30 Jun 2020

New flu virus with 'pandemic potential' found in China

4:13 pm on 30 June 2020

A new strain of flu that has the potential to become a pandemic has been identified in China by scientists.

A Chinese medic testing for the swine flu H1N1 virus at a hospital in Hefei, China, in 2009.

A Chinese medic testing for the flu. (File photo). Photo: AFP

It emerged recently and is carried by pigs, but can infect humans, they say.

The researchers are concerned the virus could mutate further to spread easily from person to person, and trigger a global outbreak.

While it is not an immediate problem, they said it had "all the hallmarks" of being highly adapted to infect humans and needs close monitoring.

As it's new, people could have little or no immunity to this flu strain.

The scientists write in the journal Proceedings of the National Academy of Sciences that measures to control the virus in pigs, and the close monitoring of swine industry workers, should be swiftly implemented.

Pandemic threat

A bad new strain of influenza is among the top disease threats that experts are watching for, even as the world attempts to bring to an end the current coronavirus pandemic.

The last pandemic flu the world encountered - the swine flu outbreak of 2009 that began in Mexico - was less deadly than initially feared, largely because many older people had some immunity to it, probably because of its similarity to other flu viruses that had circulated years before.

That virus, called A/H1N1pdm09, is now covered by the annual flu vaccine to make sure people are protected.

The new flu strain that has been identified in China is similar to 2009 swine flu, but with some new changes.

Farmers weigh swine carcasses in Guizhou province, South China.

Farmers weigh swine carcasses in Guizhou province, South China. Photo: 123rf

So far, it has not posed a big threat, but Professor Kin-Chow Chang and colleagues, who have been studying it, said it was one to keep an eye on.

The new virus strain, which the researchers call G4 EA H1N1, can grow and multiply in the cells that line the human airways.

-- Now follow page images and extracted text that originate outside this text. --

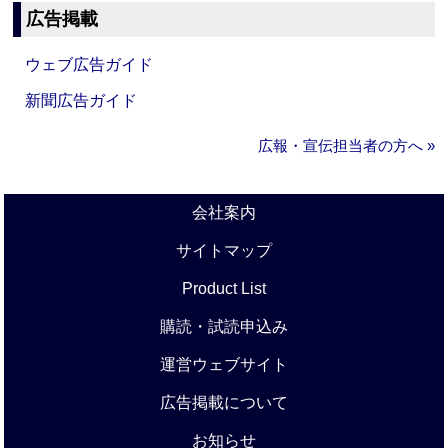
広告掲載
ウェブ広告ガイド
新聞広告ガイド
広報・宣伝担当者の方へ »
会社案内
サイトマップ
Product List
購読・試読申込み
運営ウェブサイト
広告掲載について
お知らせ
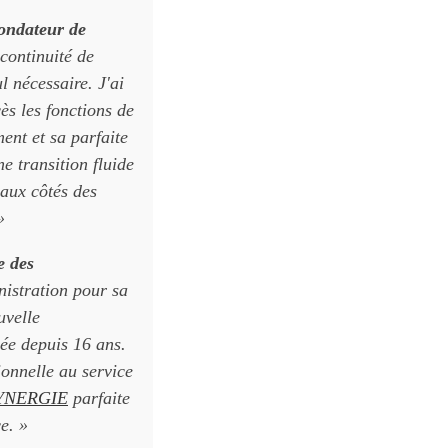
ondateur de
continuité de
 nécessaire. J'ai
ès les fonctions de
nt et sa parfaite
e transition fluide
 aux côtés des
»
e des
nistration pour sa
uvelle
hée depuis 16 ans.
onnelle au service
YNERGIE
parfaite
e. »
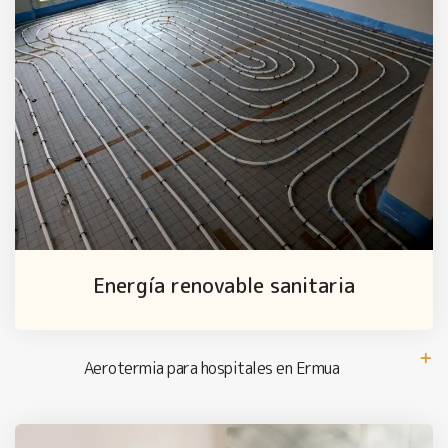
Energía renovable sanitaria
Aerotermia para hospitales en Ermua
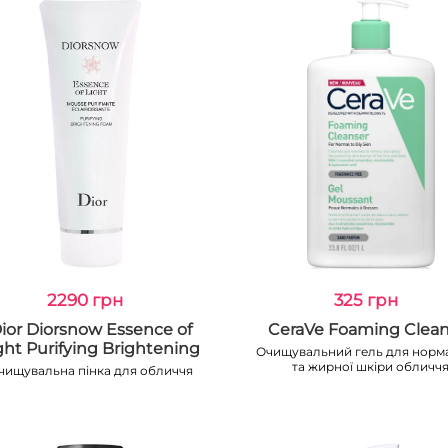
2290 грн
325 грн
ior Diorsnow Essence of
CeraVe Foaming Clean
ght Purifying Brightening
Очищувальний гель для норм
та жирної шкіри обличч
чищувальна пінка для обличчя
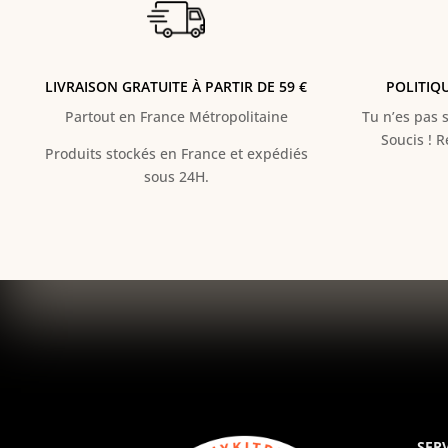
LIVRAISON GRATUITE À PARTIR DE 59 €
POLITIQ
Partout en France Métropolitaine
Tu n’es pas s
Soucis ! 
Produits stockés en France et expédiés
sous 24H.
SERV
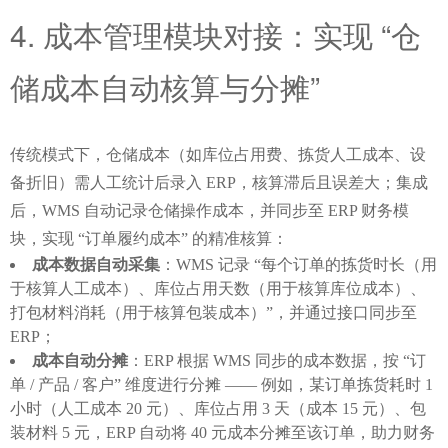
4. 成本管理模块对接：实现 “仓
储成本自动核算与分摊”
传统模式下，仓储成本（如库位占用费、拣货人工成本、设
备折旧）需人工统计后录入 ERP，核算滞后且误差大；集成
后，WMS 自动记录仓储操作成本，并同步至 ERP 财务模
块，实现 “订单履约成本” 的精准核算：
成本数据自动采集
：WMS 记录 “每个订单的拣货时长（用
于核算人工成本）、库位占用天数（用于核算库位成本）、
打包材料消耗（用于核算包装成本）”，并通过接口同步至
ERP；
成本自动分摊
：ERP 根据 WMS 同步的成本数据，按 “订
单 / 产品 / 客户” 维度进行分摊 —— 例如，某订单拣货耗时 1
小时（人工成本 20 元）、库位占用 3 天（成本 15 元）、包
装材料 5 元，ERP 自动将 40 元成本分摊至该订单，助力财务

They found evidence of recent infection starting in people who worked in abattoirs and the swine industry in China.

Current flu vaccines do not appear to protect against it, although they could be adapted to do so if needed.

Chang, who works at Nottingham University in the UK, told the BBC: "Right now we are distracted with coronavirus, and rightly so. But we must not lose sight of potentially dangerous new viruses."

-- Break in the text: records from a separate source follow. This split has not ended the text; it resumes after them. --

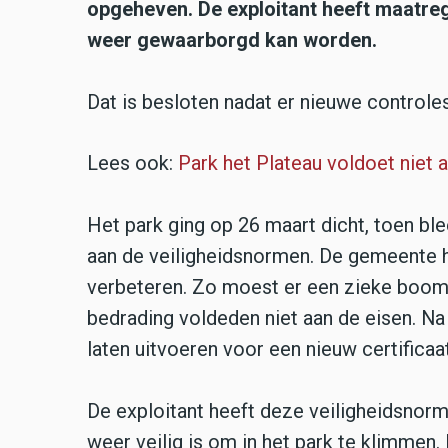
opgeheven. De exploitant heeft maatre
weer gewaarborgd kan worden.
Dat is besloten nadat er nieuwe controle
Lees ook:
Park het Plateau voldoet niet 
Het park ging op 26 maart dicht, toen ble
aan de veiligheidsnormen. De gemeente 
verbeteren. Zo moest er een zieke boom
bedrading voldeden niet aan de eisen. Na
laten uitvoeren voor een nieuw certificaa
De exploitant heeft deze veiligheidsnor
weer veilig is om in het park te klimmen.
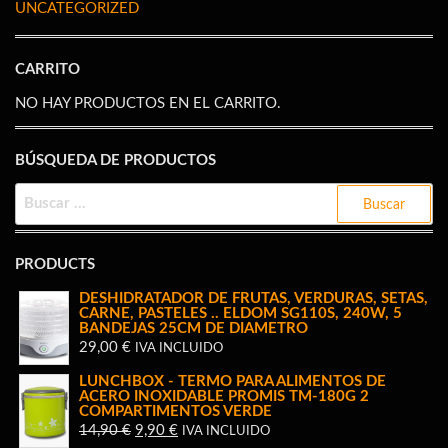
UNCATEGORIZED
CARRITO
NO HAY PRODUCTOS EN EL CARRITO.
BÚSQUEDA DE PRODUCTOS
BUSCAR:
PRODUCTS
DESHIDRATADOR DE FRUTAS, VERDURAS, SETAS,
CARNE, PASTELES .. ELDOM SG110S, 240W, 5
BANDEJAS 25CM DE DIAMETRO
29,00
€
IVA INCLUIDO
LUNCHBOX - TERMO PARA ALIMENTOS DE
ACERO INOXIDABLE PROMIS TM-180G 2
COMPARTIMENTOS VERDE
EL
EL
14,90
€
9,90
€
IVA INCLUIDO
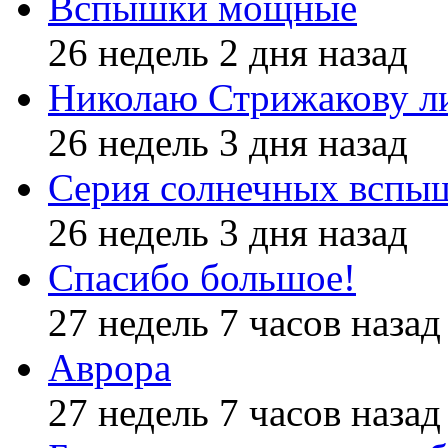
Вспышки мощные
26 недель 2 дня назад
Николаю Стрижакову л
26 недель 3 дня назад
Серия солнечных вспы
26 недель 3 дня назад
Спасибо большое!
27 недель 7 часов назад
Аврора
27 недель 7 часов назад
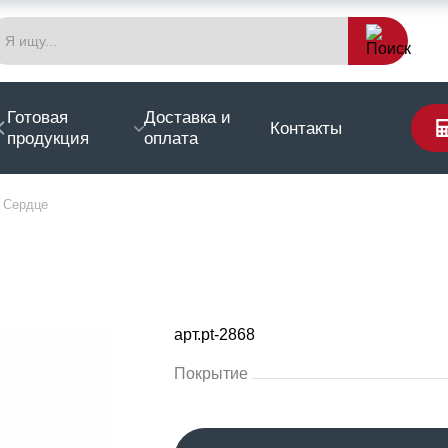
Готовая
Доставка и
Контакты
продукция
оплата
Сердце
арт.pt-2868
Покрытие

While this new virus is not an immediate problem, he says: "We should not ignore it."

Professor James Wood, head of the Department of Veterinary Medicine at the University of Cambridge, said the work "comes as a salutary reminder" that we are constantly at risk of new emergence of pathogens, and that farmed animals, with which humans have greater contact than with wildlife, may act as the source for important pandemic viruses.